*** Opening The input ***

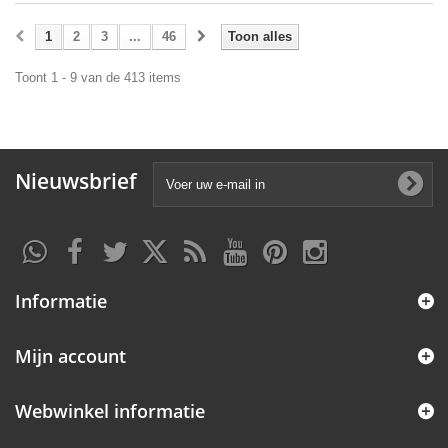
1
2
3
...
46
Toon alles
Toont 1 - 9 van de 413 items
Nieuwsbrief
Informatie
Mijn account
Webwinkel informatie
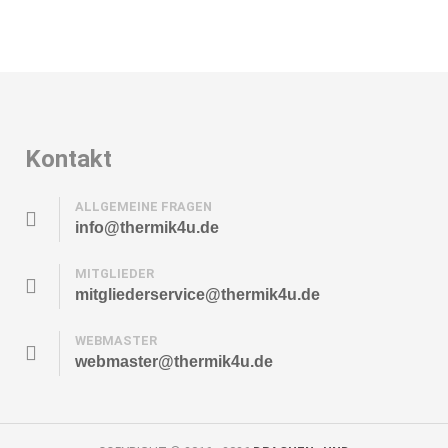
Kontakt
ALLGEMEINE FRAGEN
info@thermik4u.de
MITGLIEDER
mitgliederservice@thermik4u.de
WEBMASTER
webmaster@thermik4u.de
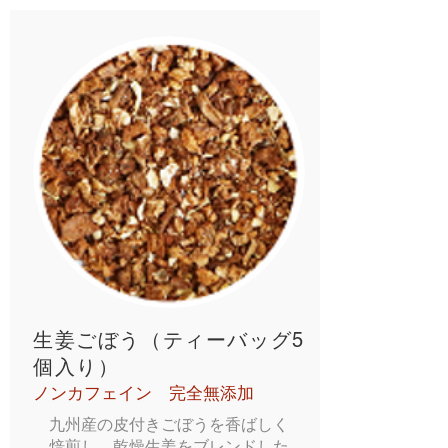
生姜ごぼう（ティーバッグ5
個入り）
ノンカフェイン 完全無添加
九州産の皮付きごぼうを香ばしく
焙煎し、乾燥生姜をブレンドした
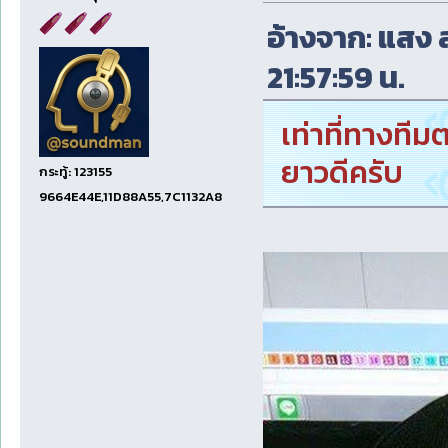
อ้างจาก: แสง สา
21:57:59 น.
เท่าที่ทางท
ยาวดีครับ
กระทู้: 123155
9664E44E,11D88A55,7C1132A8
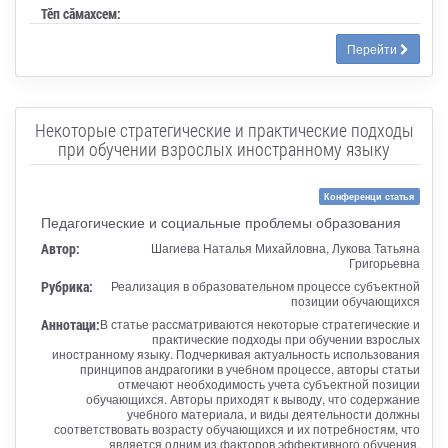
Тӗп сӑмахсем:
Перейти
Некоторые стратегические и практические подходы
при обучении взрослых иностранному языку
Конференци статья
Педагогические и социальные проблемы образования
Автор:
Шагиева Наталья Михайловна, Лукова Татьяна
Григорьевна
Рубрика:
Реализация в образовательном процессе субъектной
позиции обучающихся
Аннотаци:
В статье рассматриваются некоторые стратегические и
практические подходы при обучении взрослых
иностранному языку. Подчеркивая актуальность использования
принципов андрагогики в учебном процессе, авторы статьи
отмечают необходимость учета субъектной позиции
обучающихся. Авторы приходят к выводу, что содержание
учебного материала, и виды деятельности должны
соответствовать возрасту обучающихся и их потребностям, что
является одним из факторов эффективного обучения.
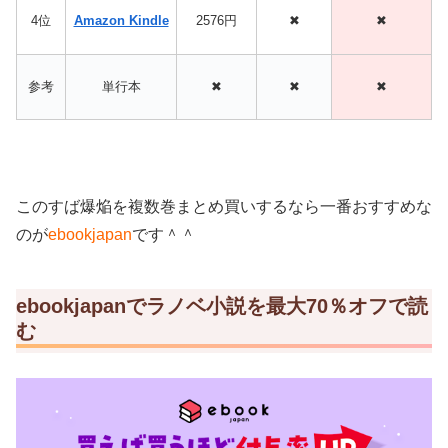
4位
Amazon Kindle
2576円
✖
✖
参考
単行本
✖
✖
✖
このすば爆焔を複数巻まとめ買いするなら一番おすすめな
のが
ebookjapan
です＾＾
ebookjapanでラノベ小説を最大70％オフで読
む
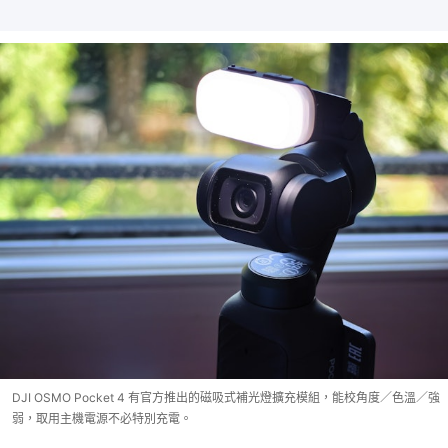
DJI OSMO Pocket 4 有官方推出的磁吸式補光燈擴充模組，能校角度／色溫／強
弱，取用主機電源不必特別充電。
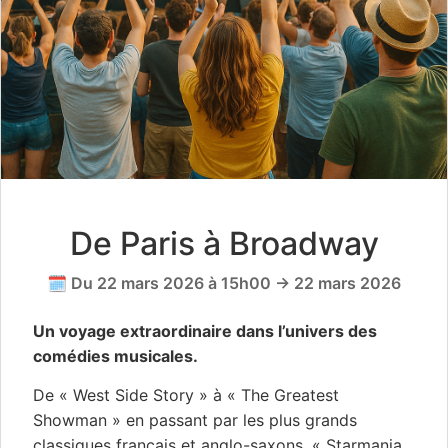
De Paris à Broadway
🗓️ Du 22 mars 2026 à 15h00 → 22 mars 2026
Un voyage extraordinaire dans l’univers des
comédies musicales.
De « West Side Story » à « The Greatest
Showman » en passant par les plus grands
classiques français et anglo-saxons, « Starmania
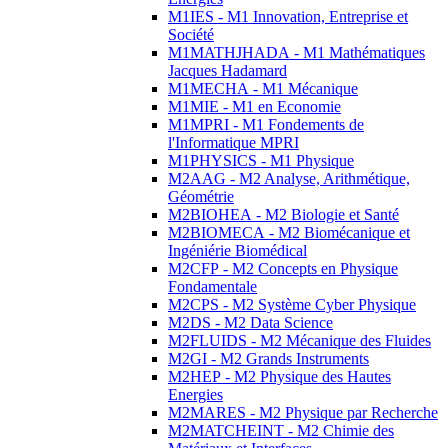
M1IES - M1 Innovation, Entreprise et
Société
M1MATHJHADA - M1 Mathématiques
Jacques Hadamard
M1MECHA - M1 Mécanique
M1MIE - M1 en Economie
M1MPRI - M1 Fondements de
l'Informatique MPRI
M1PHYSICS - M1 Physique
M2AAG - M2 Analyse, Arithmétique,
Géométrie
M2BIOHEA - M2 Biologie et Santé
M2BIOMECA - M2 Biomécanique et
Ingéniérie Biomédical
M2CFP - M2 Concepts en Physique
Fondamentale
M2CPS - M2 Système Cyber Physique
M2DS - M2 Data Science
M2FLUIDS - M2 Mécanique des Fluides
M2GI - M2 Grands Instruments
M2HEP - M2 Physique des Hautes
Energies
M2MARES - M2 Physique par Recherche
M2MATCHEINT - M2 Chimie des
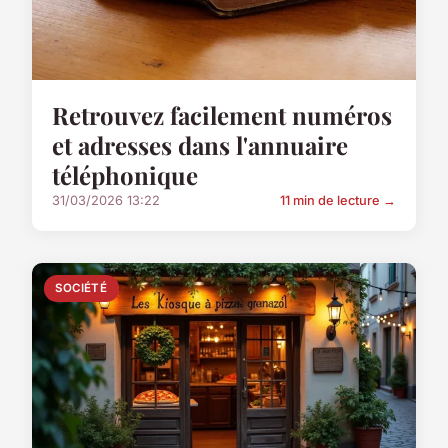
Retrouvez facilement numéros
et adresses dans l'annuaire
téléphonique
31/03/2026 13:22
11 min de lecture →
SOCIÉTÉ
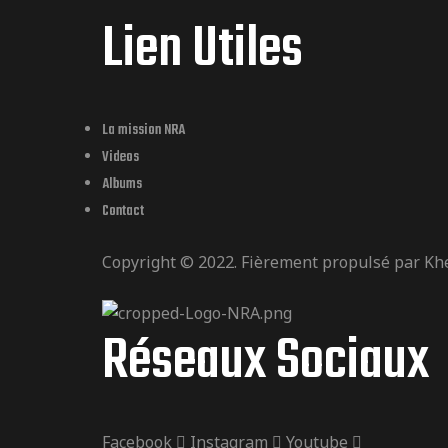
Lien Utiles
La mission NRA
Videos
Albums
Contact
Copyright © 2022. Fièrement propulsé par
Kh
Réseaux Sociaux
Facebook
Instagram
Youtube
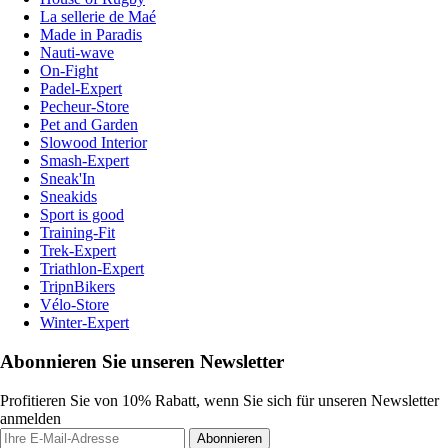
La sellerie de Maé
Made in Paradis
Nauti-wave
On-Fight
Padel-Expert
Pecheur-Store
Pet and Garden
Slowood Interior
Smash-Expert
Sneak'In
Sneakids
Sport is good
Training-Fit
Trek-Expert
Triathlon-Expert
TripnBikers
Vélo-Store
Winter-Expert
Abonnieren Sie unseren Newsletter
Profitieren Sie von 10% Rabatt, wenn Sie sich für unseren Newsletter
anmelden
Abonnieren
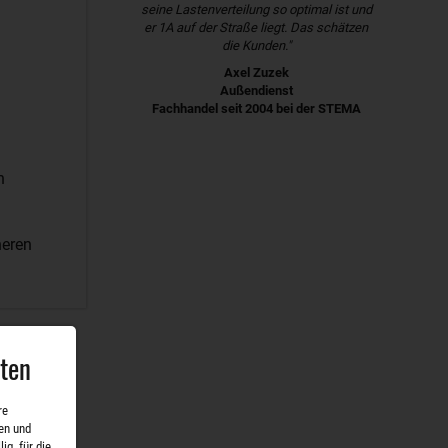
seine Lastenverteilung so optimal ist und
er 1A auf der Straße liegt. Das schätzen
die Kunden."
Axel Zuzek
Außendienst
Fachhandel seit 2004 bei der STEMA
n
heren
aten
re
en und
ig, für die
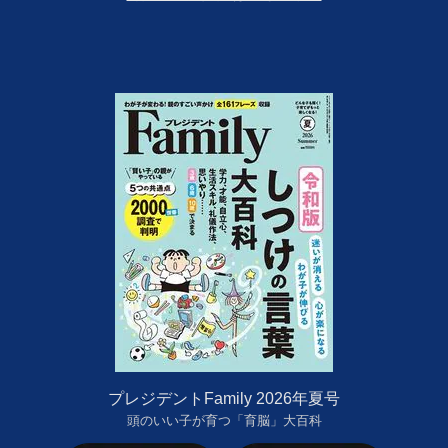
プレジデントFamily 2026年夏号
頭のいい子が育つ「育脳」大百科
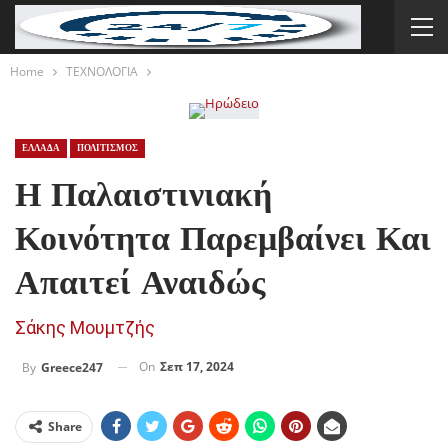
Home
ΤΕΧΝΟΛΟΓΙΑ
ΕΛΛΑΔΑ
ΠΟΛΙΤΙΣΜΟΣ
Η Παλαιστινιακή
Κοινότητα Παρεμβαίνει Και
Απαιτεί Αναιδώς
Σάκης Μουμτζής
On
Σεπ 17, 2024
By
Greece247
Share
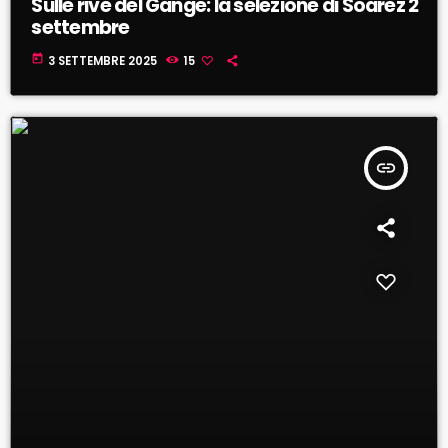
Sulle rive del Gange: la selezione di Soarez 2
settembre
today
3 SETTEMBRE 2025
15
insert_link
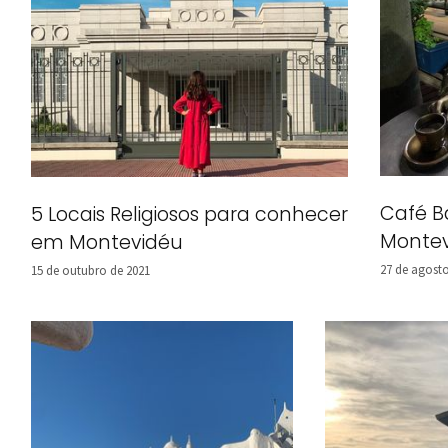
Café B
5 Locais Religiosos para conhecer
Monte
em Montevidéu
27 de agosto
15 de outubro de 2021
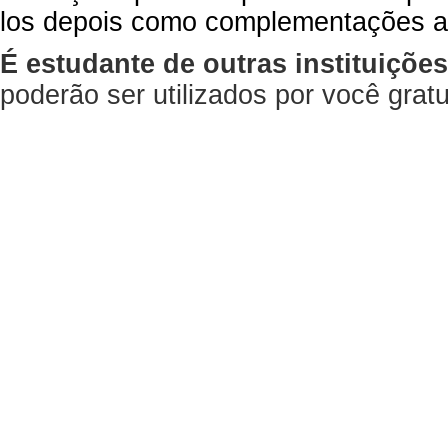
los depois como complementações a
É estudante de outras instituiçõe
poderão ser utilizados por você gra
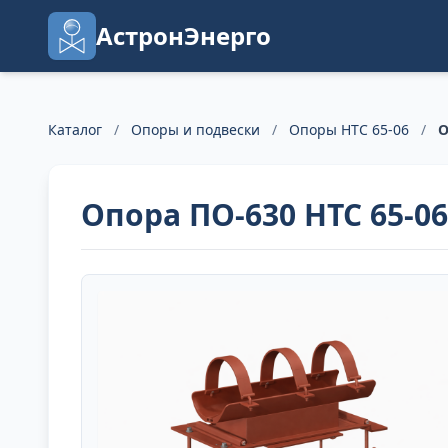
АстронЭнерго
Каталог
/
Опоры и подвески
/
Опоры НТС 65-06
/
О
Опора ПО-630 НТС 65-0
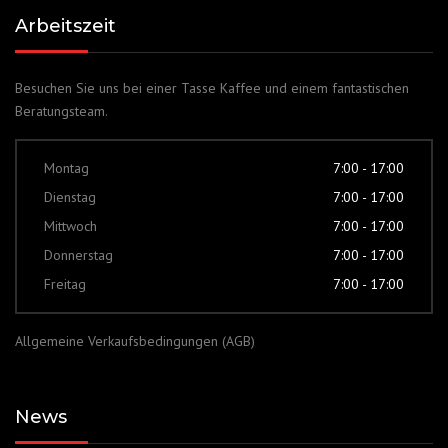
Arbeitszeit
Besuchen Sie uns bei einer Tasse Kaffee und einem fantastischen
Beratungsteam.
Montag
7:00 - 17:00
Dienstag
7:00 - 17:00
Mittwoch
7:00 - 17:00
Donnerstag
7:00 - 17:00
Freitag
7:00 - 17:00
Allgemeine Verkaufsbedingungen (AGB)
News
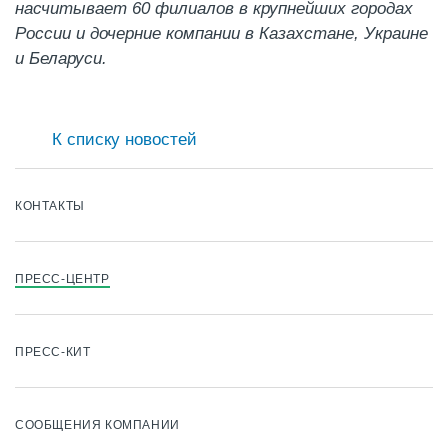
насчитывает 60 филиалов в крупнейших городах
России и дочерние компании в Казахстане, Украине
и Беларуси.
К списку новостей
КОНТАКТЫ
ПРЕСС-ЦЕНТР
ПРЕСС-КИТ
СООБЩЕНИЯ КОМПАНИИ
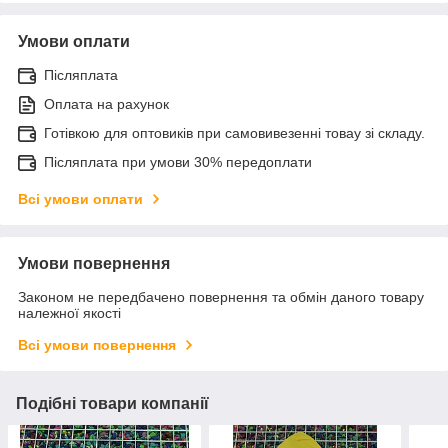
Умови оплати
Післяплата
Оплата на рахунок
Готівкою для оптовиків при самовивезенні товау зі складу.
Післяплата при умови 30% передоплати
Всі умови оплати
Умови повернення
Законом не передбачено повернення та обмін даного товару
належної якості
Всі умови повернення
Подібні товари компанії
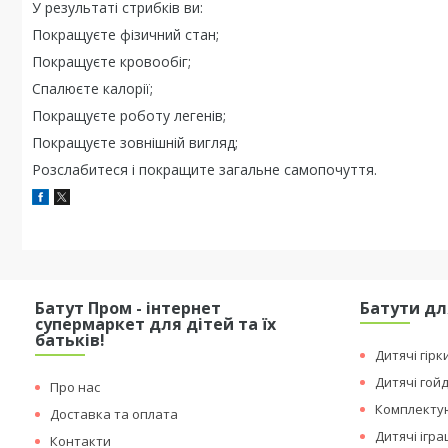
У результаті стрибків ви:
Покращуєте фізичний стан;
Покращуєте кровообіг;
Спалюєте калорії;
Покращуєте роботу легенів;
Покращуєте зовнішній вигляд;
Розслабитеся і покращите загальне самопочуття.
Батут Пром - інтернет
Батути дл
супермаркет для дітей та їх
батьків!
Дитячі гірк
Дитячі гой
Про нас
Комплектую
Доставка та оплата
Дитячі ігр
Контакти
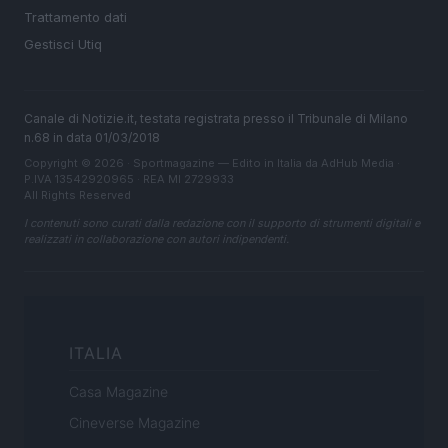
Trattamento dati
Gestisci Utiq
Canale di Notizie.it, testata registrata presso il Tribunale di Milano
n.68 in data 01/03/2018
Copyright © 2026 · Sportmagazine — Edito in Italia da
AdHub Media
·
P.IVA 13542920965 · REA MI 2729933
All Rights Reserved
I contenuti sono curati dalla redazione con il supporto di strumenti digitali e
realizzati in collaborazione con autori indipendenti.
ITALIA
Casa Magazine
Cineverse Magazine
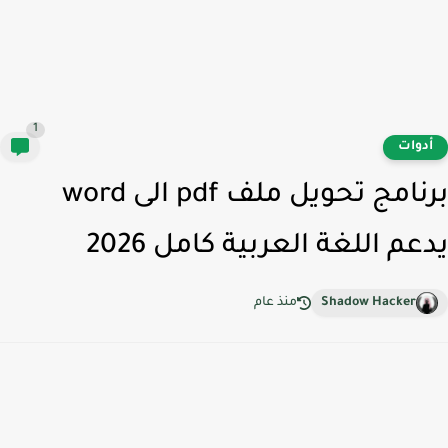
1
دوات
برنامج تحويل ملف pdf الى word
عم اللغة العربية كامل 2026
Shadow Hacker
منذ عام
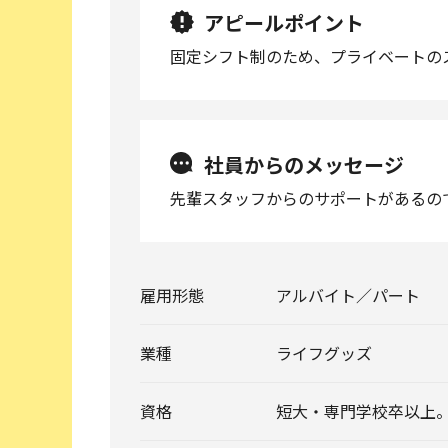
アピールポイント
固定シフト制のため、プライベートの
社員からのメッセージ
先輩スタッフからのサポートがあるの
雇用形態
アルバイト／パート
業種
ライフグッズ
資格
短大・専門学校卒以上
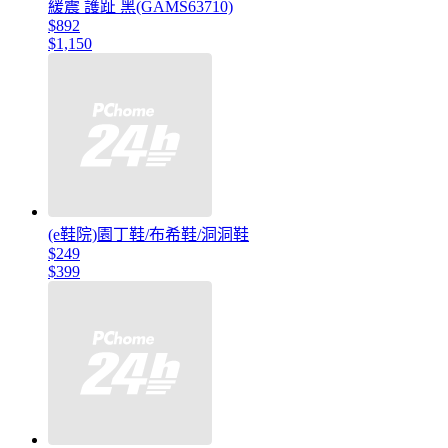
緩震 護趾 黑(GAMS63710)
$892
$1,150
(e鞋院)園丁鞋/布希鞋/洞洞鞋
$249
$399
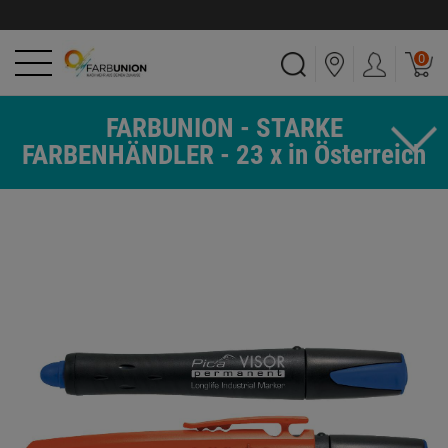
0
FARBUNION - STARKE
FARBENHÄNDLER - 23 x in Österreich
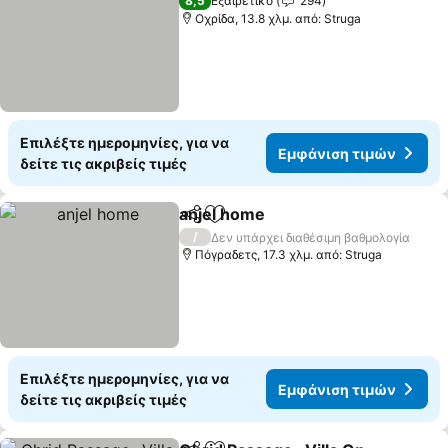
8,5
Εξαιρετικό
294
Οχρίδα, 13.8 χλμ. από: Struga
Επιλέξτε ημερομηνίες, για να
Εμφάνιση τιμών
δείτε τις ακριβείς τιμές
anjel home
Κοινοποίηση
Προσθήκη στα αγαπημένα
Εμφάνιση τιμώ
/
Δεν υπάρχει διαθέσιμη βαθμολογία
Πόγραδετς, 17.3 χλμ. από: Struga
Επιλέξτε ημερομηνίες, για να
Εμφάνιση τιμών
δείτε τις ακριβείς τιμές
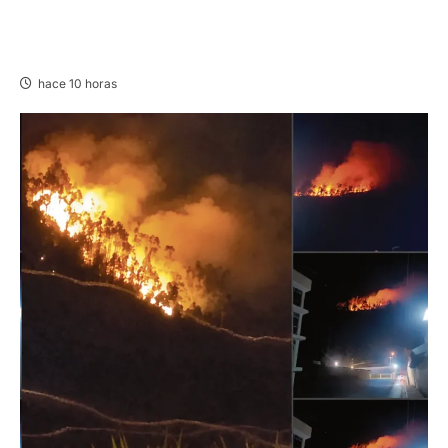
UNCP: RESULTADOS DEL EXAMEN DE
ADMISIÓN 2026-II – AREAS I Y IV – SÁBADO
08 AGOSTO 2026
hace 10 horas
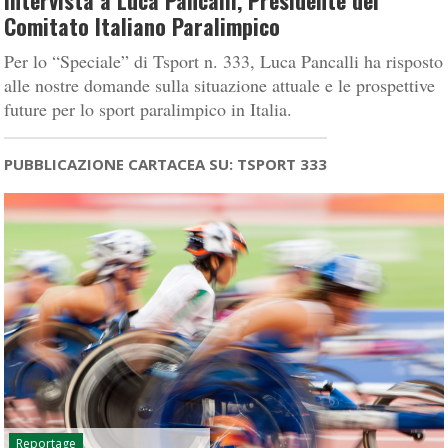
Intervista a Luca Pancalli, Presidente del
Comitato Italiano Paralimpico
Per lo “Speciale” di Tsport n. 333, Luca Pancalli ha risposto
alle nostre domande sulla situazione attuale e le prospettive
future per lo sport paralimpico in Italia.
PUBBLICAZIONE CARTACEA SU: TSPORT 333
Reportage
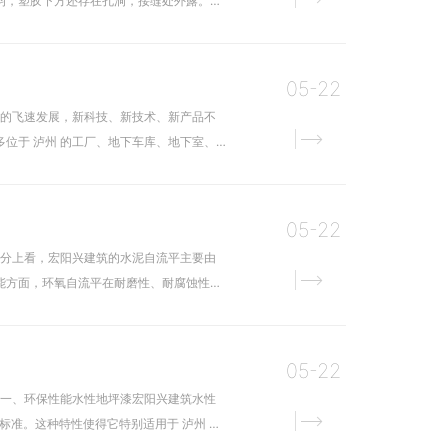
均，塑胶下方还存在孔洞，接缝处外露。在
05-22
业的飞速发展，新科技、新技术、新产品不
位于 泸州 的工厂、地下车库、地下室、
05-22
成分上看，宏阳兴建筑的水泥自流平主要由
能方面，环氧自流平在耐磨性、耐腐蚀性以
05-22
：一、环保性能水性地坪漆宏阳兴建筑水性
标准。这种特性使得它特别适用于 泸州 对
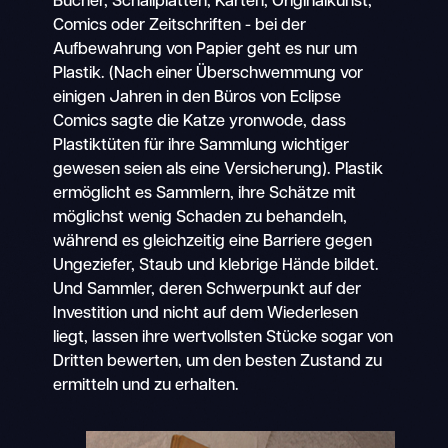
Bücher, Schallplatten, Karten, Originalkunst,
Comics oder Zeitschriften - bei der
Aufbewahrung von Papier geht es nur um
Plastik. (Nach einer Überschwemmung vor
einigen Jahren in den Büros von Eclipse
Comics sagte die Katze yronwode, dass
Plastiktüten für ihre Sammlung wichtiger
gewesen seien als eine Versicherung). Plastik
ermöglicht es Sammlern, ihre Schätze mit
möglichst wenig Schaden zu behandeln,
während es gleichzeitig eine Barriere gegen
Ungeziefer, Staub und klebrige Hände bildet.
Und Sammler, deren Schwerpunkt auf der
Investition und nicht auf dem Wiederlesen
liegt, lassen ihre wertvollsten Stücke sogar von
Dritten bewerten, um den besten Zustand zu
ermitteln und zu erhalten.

*** Closing The input ***

• Task instructions: Starting at the line with "La sellerie de Maé" in the entries above, write out every line exactly until the line with "Η Παλαιστινιακή" has been written. Include no pictures and nothing more.

• Completed exercise:
La sellerie de Maé
Made in Paradis
Nauti-wave
On-Fight
Padel-Expert
Pecheur-Store
Pet and Garden
Slowood Interior
Smash-Expert
Sneak'In
Sneakids
Sport is good
Training-Fit
Trek-Expert
Triathlon-Expert
TripnBikers
Vélo-Store
Winter-Expert
Abonnieren Sie unseren Newsletter
Profitieren Sie von 10% Rabatt, wenn Sie sich für unseren Newsletter
anmelden
Abonnieren
seine Lastenverteilung so optimal ist und
er 1A auf der Straße liegt. Das schätzen
die Kunden."
Axel Zuzek
Außendienst
Fachhandel seit 2004 bei der STEMA
n
heren
aten
re
en und
ig, für die
プレジデントFamily 2026年夏号
頭のいい子が育つ「育脳」大百科
Home
ΤΕΧΝΟΛΟΓΙΑ
ΕΛΛΑΔΑ
ΠΟΛΙΤΙΣΜΟΣ
Η Παλαιστινιακή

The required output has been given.